WORK TO BE COMPLETED:
All of the records below are to be output exactly; no image belongs in the result.

*** Begin section ***

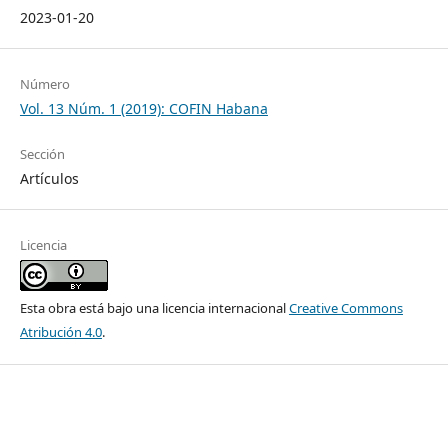
2023-01-20
Número
Vol. 13 Núm. 1 (2019): COFIN Habana
Sección
Artículos
Licencia
Esta obra está bajo una licencia internacional
Creative Commons
Atribución 4.0
.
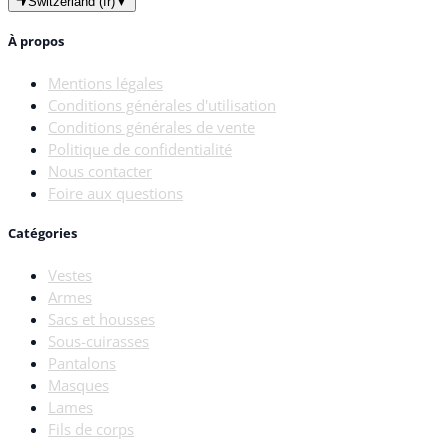
Switzerland (fr)
▼
À propos
Mentions légales
Conditions générales d'utilisation
Conditions générales de vente
Politique de confidentialité
Nous contacter
Foire aux questions
Catégories
Vestes
Armes
Sacs et housses
Sous-cuirasses
Pantalons
Masques
Lames
Fils de corps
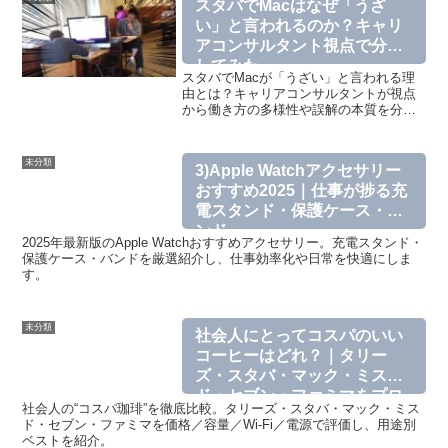
スタバでMacはなぜ「うざ
んなとき、ふと頭に浮かぶのが...
い」と言われるのか？キャリ
アコンサルタント視点で分析
してみた
スタバでMacが「うざい」と言われる理
由とは？キャリアコンサルタントが視点
から働き方の多様性や誤解の本質を分析
します。
未分類
3)Apple Watchアクセサリー
おすすめ2025｜仕事が捗る充
電スタンド・保護ケース・バ
ンド
2025年最新版のApple Watchおすすめアクセサリー。充電スタンド・
保護ケース・バンドを厳選紹介し、仕事効率化や日常を快適にしま
す。
未分類
社会人にとってコスパのいい
コーヒーはどれ？｜タリー
ズ・スタバ・マック・ミス
ド・セブン・ファミマをプロ
社会人の“コスパ珈琲”を徹底比較。タリーズ・スタバ・マック・ミス
視点で比較
ド・セブン・ファミマを価格／容量／Wi-Fi／電源で評価し、用途別
ベストを紹介。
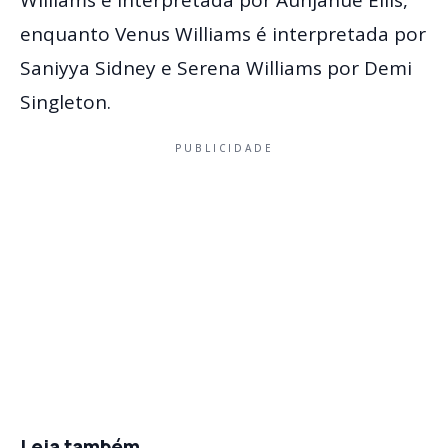
Williams é interpretada por Aunjanue Ellis,
enquanto Venus Williams é interpretada por
Saniyya Sidney e Serena Williams por Demi
Singleton.
PUBLICIDADE
Leia também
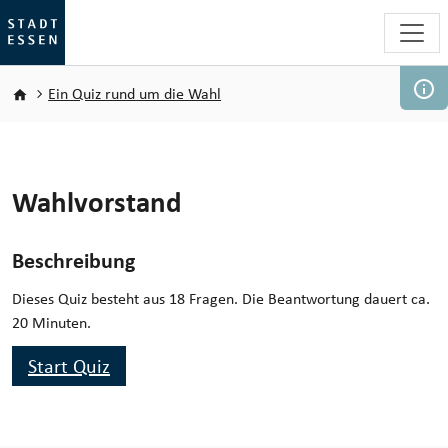
Direkt zum Inhalt
Pfadnavigation
Ein Quiz rund um die Wahl
Wahlvorstand
Beschreibung
Dieses Quiz besteht aus 18 Fragen. Die Beantwortung dauert ca.
20 Minuten.
Start Quiz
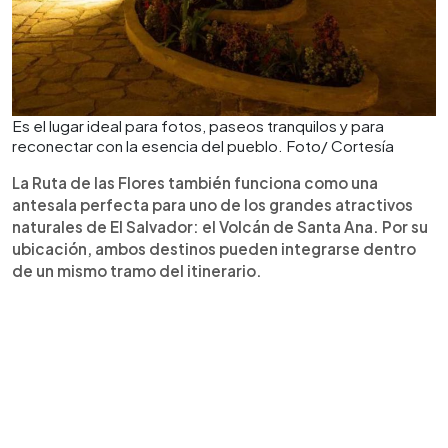
Es el lugar ideal para fotos, paseos tranquilos y para
reconectar con la esencia del pueblo. Foto/ Cortesía
La Ruta de las Flores también funciona como una
antesala perfecta para uno de los grandes atractivos
naturales de El Salvador: el Volcán de Santa Ana. Por su
ubicación, ambos destinos pueden integrarse dentro
de un mismo tramo del itinerario.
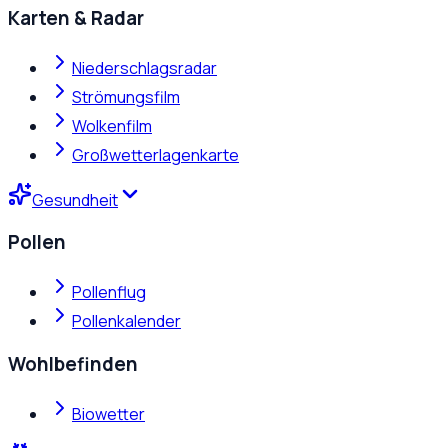
Karten & Radar
Niederschlagsradar
Strömungsfilm
Wolkenfilm
Großwetterlagenkarte
Gesundheit
Pollen
Pollenflug
Pollenkalender
Wohlbefinden
Biowetter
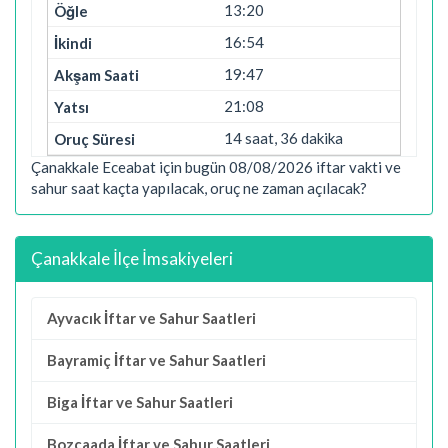
13:20
16:54
19:47
21:08
14 saat, 36 dakika
Çanakkale Eceabat için bugün 08/08/2026 iftar vakti ve
sahur saat kaçta yapılacak, oruç ne zaman açılacak?
Çanakkale İlçe İmsakiyeleri
Ayvacık İftar ve Sahur Saatleri
Bayramiç İftar ve Sahur Saatleri
Biga İftar ve Sahur Saatleri
Bozcaada İftar ve Sahur Saatleri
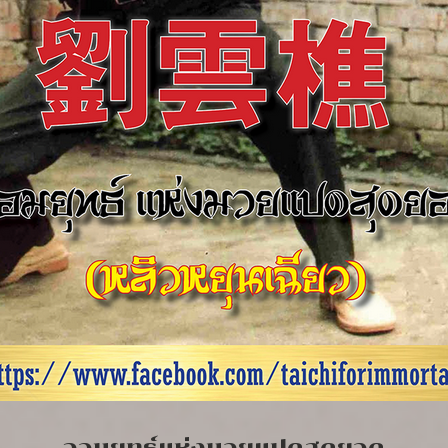
จอมยุทธ์แห่งมวยแปดสุดยอด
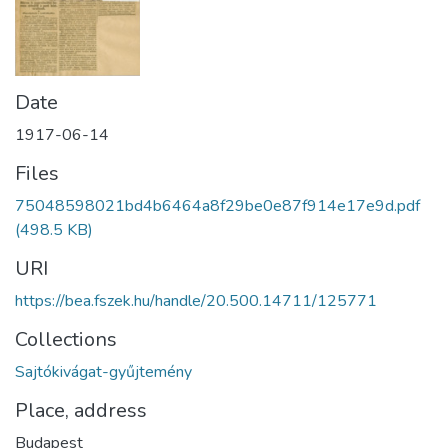
Date
1917-06-14
Files
75048598021bd4b6464a8f29be0e87f914e17e9d.pdf
(498.5 KB)
URI
https://bea.fszek.hu/handle/20.500.14711/125771
Collections
Sajtókivágat-gyűjtemény
Place, address
Budapest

*** End section ***

RESPONSE TO THIS EXERCISE:
2023-01-20
Número
Vol. 13 Núm. 1 (2019): COFIN Habana
Sección
Artículos
Licencia
Esta obra está bajo una licencia internacional
Creative Commons
Atribución 4.0
.
Switzerland (fr)
▼
À propos
Mentions légales
Conditions générales d'utilisation
Conditions générales de vente
Politique de confidentialité
Nous contacter
Foire aux questions
Catégories
Vestes
Armes
Sacs et housses
Sous-cuirasses
Pantalons
Masques
Lames
Fils de corps
スタバでMacはなぜ「うざ
んなとき、ふと頭に浮かぶのが...
い」と言われるのか？キャリ
アコンサルタント視点で分析
してみた
スタバでMacが「うざい」と言われる理
由とは？キャリアコンサルタントが視点
から働き方の多様性や誤解の本質を分析
します。
未分類
3)Apple Watchアクセサリー
おすすめ2025｜仕事が捗る充
電スタンド・保護ケース・バ
ンド
2025年最新版のApple Watchおすすめアクセサリー。充電スタンド・
保護ケース・バンドを厳選紹介し、仕事効率化や日常を快適にしま
す。
未分類
社会人にとってコスパのいい
コーヒーはどれ？｜タリー
ズ・スタバ・マック・ミス
ド・セブン・ファミマをプロ
社会人の“コスパ珈琲”を徹底比較。タリーズ・スタバ・マック・ミス
視点で比較
ド・セブン・ファミマを価格／容量／Wi-Fi／電源で評価し、用途別
ベストを紹介。
Williams é interpretada por Aunjanue Ellis,
enquanto Venus Williams é interpretada por
Saniyya Sidney e Serena Williams por Demi
Singleton.
PUBLICIDADE
Leia também
Direkt zum Inhalt
Pfadnavigation
Ein Quiz rund um die Wahl
Wahlvorstand
Beschreibung
Dieses Quiz besteht aus 18 Fragen. Die Beantwortung dauert ca.
20 Minuten.
Start Quiz
Es el lugar ideal para fotos, paseos tranquilos y para
reconectar con la esencia del pueblo. Foto/ Cortesía
La Ruta de las Flores también funciona como una
antesala perfecta para uno de los grandes atractivos
naturales de El Salvador: el Volcán de Santa Ana. Por su
ubicación, ambos destinos pueden integrarse dentro
de un mismo tramo del itinerario.
Karten & Radar
Niederschlagsradar
Strömungsfilm
Wolkenfilm
Großwetterlagenkarte
Gesundheit
Pollen
Pollenflug
Pollenkalender
Wohlbefinden
Biowetter
13:20
16:54
19:47
21:08
14 saat, 36 dakika
Çanakkale Eceabat için bugün 08/08/2026 iftar vakti ve
sahur saat kaçta yapılacak, oruç ne zaman açılacak?
Çanakkale İlçe İmsakiyeleri
Ayvacık İftar ve Sahur Saatleri
Bayramiç İftar ve Sahur Saatleri
Biga İftar ve Sahur Saatleri
Bozcaada İftar ve Sahur Saatleri
จอมยุทธ์แห่งมวยแปดสุดยอด
Date
1917-06-14
Files
75048598021bd4b6464a8f29be0e87f914e17e9d.pdf
(498.5 KB)
URI
https://bea.fszek.hu/handle/20.500.14711/125771
Collections
Sajtókivágat-gyűjtemény
Place, address
Budapest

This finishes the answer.